The success of modern intelligent systems is the ability to learn from data. The goal of the project is to develop models for natural language understanding trained on implicit information given by large collections of human translations. We will apply massively parallel data sets of over a thousand languages to acquire language-independent meaning representations that can be used for reasoning with natural languages and for multilingual neural machine translation.
Natural language understanding is the “holy grail” of computational linguistics and a long-term goal in research on artificial intelligence. Understanding human communication is difficult due to the various ambiguities in natural languages and the wide range of contextual dependencies required to resolve them.
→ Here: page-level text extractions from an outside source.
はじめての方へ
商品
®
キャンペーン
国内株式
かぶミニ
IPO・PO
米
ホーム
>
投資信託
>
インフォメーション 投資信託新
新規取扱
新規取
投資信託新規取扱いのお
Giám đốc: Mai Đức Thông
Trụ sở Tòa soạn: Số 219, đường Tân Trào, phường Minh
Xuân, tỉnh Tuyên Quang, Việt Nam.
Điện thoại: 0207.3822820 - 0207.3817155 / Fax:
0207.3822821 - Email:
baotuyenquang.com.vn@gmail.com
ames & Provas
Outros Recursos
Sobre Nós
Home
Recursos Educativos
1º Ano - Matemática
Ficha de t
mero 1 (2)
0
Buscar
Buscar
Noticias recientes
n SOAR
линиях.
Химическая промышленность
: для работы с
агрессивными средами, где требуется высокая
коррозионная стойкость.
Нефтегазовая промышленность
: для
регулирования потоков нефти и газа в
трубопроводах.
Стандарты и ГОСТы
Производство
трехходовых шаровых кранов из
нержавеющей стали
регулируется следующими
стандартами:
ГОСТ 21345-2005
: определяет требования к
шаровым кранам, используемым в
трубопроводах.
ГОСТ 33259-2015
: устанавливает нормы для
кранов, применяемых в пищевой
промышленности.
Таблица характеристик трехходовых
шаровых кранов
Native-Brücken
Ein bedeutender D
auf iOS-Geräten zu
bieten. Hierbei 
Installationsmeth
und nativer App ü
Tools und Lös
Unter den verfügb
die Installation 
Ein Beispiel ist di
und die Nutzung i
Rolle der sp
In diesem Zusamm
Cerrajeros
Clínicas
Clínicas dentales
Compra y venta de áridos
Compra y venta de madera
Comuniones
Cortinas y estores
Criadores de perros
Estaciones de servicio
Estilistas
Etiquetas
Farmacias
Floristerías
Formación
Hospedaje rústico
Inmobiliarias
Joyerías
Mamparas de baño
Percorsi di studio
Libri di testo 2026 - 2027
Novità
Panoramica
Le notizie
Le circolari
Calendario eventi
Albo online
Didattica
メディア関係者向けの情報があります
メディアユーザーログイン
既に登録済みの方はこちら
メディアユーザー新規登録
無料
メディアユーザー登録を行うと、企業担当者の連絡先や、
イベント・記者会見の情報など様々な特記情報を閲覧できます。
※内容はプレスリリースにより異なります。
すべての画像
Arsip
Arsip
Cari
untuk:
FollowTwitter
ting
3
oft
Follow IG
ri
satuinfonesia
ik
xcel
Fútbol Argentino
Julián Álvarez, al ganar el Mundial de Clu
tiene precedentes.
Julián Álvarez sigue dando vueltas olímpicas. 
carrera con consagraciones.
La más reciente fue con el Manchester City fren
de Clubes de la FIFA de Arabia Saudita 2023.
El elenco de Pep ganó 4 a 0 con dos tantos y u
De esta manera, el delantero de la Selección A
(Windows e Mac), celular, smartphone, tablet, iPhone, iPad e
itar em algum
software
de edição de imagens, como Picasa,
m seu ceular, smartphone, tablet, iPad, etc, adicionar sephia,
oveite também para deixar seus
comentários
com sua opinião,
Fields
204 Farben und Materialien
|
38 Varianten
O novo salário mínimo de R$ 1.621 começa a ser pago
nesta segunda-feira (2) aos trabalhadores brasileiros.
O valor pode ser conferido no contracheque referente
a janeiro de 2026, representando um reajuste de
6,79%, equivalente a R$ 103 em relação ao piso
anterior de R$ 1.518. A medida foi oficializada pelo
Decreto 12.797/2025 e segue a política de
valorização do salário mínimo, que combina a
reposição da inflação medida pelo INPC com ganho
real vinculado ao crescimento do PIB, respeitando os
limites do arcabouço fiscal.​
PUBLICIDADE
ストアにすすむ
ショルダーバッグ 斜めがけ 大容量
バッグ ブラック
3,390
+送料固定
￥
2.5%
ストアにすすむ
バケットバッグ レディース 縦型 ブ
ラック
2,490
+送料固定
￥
Discovering the semantics behind language input is necessary for proper interpretation in interactive tools, which requires an abstraction from language-specific forms to language-independent meaning representations.
With this project, we propose a line of research that will focus on the development of novel data-driven models that can learn such meaning representations from indirect supervision provided by human translations covering a substantial proportion of the linguistic diversity in the world. A guiding principle is cross-lingual grounding, the effect of resolving ambiguities through translation. The beauty of that idea is the use of naturally occurring data instead of artificially created resources and costly manual annotations. The framework is based on deep learning and neural machine translation and our hypothesis is that training on increasing amounts of linguistically diverse data improves the abstractions found by the model. Eventually, this will lead to language-independent meaning representations and we will test our ideas with multilingual machine translation and tasks that require semantic reasoning and inference.